Но сначала познакомьтесь с солдатом.
Солдат
Ты понимаешь, что все это неправда.
Тебя заставили поверить в то, что ты очень важен, что ты нужен этому миру. А затем ты видишь, что это был обман. Твой мозг сыграл с тобой злую шутку. Ты чувствуешь себя преданным.
Затем приходит стремление найти смысл. Почему это со мной случилось? Зачем все это было? Как я оказался здесь, в изоляторе, рычащий и воющий, как плененный зверь? Больше похож на животное, чем на человека, – так мама сказала. Почему армия выбрала меня для этой миссии?
Медицинский журнал корабля «Энтерпрайз», звездная дата 5027.3, записывает доктор Леонард Маккой: «Меня беспокоит капитан Кирк. Он проявляет признаки напряжения и эмоционального стресса. Я не вижу для этого причин, кроме той, что мы слишком долго находимся на патрулировании без отпуска или разнообразия. Капитан отверг все мои просьбы составить его психологический профиль».

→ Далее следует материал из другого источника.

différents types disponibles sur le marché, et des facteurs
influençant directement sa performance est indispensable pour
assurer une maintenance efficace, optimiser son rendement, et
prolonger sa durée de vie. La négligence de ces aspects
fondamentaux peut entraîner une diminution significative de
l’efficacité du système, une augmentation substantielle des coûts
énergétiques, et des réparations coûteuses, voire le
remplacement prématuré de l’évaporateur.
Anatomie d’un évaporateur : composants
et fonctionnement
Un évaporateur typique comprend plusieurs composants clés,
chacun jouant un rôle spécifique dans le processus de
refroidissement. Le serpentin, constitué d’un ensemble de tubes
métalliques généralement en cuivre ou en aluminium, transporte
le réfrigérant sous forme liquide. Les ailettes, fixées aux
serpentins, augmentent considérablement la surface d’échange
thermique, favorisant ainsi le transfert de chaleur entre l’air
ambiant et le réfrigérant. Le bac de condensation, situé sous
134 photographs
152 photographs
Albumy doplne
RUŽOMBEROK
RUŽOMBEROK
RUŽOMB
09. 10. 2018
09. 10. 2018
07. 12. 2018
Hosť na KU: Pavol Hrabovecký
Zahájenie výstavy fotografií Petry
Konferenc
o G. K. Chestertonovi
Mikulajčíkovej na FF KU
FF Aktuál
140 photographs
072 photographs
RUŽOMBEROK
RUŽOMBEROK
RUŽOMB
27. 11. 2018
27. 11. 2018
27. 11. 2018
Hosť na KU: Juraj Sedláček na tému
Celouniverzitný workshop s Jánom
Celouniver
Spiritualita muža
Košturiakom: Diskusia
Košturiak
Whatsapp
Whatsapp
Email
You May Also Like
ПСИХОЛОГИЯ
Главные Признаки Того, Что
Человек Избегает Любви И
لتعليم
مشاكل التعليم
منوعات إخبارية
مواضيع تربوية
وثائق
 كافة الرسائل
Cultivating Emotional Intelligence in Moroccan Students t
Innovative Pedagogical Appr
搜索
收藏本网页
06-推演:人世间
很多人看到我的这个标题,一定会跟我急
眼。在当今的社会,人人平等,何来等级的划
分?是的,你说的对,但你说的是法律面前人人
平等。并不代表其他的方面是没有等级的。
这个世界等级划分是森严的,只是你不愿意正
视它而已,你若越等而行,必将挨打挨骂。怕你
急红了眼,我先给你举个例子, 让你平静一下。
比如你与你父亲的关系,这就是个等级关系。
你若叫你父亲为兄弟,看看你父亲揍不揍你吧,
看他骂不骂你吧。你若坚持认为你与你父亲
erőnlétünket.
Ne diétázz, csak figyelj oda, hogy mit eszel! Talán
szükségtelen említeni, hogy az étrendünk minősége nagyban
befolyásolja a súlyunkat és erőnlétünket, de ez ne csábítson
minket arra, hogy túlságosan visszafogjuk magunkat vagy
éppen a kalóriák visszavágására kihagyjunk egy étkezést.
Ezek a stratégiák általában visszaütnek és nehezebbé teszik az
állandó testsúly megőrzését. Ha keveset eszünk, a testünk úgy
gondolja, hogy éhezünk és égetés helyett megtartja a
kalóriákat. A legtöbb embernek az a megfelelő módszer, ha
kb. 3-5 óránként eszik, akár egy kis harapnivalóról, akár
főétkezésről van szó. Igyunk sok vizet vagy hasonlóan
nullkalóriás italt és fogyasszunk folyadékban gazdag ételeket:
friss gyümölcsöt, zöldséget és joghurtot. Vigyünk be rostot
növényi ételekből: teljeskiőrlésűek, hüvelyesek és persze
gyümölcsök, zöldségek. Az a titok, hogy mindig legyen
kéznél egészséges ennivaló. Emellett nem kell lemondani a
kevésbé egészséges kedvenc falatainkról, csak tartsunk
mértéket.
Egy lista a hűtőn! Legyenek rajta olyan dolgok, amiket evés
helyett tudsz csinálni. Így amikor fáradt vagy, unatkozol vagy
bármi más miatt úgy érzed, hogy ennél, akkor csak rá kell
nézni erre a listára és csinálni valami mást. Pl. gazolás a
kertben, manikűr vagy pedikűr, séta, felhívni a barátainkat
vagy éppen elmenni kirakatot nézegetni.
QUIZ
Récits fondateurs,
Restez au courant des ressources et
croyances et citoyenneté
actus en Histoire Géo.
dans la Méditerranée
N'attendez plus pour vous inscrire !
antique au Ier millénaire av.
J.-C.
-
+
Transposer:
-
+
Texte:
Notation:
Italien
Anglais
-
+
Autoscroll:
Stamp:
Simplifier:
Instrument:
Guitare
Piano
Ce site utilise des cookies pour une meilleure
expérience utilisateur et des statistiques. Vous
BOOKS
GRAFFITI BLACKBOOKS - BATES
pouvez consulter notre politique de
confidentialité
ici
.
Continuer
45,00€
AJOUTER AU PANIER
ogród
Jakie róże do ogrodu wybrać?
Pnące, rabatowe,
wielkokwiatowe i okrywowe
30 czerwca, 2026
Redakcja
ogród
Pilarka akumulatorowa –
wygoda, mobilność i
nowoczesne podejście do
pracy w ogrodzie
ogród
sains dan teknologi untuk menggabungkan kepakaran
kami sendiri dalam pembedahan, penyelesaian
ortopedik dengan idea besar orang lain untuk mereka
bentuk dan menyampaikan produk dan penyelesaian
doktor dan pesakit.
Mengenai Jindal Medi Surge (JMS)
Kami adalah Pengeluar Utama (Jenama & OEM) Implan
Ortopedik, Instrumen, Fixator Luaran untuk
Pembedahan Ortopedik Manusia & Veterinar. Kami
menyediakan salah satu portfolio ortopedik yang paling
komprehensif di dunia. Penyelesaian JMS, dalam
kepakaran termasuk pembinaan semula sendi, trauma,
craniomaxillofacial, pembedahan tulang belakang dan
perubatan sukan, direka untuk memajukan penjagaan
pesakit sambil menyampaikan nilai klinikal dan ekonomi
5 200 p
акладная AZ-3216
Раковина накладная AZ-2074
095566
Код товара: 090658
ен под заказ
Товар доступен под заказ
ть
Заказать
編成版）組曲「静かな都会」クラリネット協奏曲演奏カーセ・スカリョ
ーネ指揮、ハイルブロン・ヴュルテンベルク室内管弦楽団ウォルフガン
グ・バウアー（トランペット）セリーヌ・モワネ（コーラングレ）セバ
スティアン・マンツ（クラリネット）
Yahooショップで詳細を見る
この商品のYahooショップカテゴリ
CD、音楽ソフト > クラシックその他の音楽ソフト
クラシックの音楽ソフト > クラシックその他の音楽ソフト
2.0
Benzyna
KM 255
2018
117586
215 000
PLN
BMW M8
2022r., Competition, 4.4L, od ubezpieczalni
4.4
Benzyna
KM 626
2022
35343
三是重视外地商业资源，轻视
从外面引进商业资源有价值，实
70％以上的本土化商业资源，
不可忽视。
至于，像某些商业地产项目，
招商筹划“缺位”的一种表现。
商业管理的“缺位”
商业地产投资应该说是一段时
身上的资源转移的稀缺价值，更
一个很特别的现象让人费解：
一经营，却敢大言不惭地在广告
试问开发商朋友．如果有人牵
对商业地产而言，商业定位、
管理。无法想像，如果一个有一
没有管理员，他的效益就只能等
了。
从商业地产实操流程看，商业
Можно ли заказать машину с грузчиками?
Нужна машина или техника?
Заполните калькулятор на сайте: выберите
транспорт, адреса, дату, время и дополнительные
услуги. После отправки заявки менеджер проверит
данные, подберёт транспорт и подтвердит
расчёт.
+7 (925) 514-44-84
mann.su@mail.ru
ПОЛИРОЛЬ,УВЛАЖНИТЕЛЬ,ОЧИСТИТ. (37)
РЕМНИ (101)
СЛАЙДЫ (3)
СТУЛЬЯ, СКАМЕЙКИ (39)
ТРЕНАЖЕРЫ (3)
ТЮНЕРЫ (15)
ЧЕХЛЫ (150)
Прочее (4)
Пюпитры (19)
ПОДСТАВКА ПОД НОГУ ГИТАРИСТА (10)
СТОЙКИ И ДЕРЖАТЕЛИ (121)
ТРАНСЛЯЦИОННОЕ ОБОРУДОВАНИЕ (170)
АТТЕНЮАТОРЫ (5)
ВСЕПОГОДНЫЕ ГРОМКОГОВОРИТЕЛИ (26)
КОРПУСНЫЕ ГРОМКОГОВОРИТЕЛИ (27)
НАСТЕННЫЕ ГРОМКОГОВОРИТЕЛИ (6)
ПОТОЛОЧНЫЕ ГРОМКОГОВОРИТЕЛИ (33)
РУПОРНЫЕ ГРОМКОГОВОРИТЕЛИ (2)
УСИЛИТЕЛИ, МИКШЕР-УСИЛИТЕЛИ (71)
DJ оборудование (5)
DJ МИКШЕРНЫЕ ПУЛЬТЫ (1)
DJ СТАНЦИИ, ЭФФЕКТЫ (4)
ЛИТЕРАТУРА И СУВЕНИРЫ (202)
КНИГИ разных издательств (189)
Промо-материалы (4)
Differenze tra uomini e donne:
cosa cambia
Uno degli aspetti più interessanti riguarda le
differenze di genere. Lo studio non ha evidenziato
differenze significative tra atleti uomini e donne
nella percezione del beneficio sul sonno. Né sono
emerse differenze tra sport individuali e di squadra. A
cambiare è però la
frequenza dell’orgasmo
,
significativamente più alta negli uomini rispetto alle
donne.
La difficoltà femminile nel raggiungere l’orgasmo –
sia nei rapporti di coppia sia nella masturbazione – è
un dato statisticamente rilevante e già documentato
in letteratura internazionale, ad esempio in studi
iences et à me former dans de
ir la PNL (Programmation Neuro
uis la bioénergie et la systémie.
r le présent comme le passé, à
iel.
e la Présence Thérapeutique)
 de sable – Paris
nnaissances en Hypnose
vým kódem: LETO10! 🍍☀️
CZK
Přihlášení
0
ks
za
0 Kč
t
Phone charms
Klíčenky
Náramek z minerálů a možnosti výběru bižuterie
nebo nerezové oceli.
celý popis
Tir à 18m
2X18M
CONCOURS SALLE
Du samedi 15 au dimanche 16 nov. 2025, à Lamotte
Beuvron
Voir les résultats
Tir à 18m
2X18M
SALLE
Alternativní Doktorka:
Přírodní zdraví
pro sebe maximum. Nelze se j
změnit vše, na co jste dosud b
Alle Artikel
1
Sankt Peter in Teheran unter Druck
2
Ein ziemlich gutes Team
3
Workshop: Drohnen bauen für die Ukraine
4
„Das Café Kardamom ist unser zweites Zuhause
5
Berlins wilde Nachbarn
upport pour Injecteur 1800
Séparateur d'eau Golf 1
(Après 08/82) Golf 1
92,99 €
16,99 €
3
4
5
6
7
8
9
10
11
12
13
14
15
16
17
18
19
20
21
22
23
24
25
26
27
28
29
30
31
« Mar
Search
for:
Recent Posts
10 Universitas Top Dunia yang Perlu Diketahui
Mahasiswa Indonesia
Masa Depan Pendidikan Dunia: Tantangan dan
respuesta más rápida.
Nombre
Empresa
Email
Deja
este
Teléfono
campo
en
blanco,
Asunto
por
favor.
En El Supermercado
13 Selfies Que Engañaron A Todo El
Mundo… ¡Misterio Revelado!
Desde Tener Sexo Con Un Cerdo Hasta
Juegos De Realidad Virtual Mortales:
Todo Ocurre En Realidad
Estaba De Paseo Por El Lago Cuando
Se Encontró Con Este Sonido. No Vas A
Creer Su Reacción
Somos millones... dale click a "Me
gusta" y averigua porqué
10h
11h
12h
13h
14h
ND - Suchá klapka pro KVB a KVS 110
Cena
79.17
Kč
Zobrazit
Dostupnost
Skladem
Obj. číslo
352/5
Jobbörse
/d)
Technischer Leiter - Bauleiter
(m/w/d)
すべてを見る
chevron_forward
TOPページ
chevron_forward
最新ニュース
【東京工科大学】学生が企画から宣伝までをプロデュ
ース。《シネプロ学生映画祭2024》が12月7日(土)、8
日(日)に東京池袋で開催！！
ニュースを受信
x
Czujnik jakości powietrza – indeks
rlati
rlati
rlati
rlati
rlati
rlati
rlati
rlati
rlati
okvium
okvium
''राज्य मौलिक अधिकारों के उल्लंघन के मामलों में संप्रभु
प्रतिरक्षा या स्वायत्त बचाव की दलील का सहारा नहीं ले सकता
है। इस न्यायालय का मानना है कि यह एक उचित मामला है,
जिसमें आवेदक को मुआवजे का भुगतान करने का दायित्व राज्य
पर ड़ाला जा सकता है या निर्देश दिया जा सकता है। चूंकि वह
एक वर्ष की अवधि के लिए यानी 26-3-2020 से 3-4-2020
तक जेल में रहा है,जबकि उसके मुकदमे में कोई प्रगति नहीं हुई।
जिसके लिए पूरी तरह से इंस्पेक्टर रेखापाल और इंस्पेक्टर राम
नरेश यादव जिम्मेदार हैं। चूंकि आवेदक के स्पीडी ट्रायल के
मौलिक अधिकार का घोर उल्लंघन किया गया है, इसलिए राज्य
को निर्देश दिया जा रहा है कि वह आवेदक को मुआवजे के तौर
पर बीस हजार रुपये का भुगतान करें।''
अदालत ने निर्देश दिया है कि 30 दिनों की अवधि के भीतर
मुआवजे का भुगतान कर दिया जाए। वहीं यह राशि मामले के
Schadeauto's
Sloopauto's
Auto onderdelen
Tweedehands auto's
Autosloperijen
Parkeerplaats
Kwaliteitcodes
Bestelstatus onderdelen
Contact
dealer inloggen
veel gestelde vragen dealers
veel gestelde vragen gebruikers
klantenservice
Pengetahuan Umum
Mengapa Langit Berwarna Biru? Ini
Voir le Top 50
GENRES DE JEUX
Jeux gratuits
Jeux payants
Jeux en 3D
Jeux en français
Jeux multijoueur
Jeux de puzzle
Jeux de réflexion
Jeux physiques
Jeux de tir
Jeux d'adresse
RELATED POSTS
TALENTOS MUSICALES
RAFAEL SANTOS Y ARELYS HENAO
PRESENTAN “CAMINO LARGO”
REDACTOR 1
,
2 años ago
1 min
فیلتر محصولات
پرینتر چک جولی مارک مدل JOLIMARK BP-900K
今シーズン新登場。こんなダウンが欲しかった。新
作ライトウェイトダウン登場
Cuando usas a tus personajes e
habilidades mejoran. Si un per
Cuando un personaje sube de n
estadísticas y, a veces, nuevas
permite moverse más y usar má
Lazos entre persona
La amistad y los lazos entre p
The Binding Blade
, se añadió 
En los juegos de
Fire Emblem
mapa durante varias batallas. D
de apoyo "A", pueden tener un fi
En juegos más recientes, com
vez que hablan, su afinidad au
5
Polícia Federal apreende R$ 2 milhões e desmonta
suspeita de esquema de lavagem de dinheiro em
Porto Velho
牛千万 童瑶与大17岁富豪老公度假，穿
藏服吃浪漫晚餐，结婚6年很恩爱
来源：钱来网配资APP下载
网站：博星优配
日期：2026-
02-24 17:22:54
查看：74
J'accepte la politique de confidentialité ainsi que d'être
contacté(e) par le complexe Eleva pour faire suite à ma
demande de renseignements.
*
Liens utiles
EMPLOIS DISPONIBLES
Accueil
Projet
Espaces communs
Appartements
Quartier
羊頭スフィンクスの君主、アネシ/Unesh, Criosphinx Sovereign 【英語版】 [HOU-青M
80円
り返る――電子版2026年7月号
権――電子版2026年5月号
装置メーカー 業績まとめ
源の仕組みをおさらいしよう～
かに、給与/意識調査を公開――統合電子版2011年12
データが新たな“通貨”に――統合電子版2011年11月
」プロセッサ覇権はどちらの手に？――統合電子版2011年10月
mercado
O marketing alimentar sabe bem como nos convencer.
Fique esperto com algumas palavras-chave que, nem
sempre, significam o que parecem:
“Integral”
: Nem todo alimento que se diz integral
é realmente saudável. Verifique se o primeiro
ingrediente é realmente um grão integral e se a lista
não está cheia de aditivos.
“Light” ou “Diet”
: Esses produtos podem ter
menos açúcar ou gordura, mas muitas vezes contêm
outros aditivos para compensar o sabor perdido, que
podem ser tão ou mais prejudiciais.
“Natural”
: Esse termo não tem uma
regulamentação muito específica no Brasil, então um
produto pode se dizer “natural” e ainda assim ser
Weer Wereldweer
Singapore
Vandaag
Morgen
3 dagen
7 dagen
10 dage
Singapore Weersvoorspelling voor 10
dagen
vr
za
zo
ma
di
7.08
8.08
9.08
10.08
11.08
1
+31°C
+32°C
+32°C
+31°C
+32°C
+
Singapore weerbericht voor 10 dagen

«Я думаю, ты нездоров, пап. Это как… – Джеймс Вулдридж громко всхлипнул и утер слезу рукавом свитера, – как в той серии “Звездного пути”, когда Кирк устал и стал принимать неверные решения. Ему нужно было отдохнуть немного. Вот сейчас так».
Последние пару месяцев обстановка дома была накаленной до предела. Старшие брат и сестра Джеймса уже съехали, так что они с младшим братом были единственным свидетелями того, как брак их родителей разваливается на части. Джеймс подозревал, что в этом есть и его вина. Вряд ли то, что он так часто будил родителей среди ночи, укрепило их отношения. Он будил их, потому что волновался. Его тревожила ядерная война. Тревожили вещи, написанные в Библии. Тревожило, что он пах странно. В школе он носил толстое шерстяное пальто – немного похожее на дедовскую военную форму, – иногда он зарывался носом в ткань и глубоко вдыхал. Пахло несвежей мочой, он был уверен. Это тоже не давало ему спать. Но больше он боялся написанного в Библии. Я есмь путь. Я свет миру. Слишком много чтения, слишком мало сна. Казалось, что он никогда не может нормально заснуть. И он все время будил родителей. Это явно не улучшало ситуацию.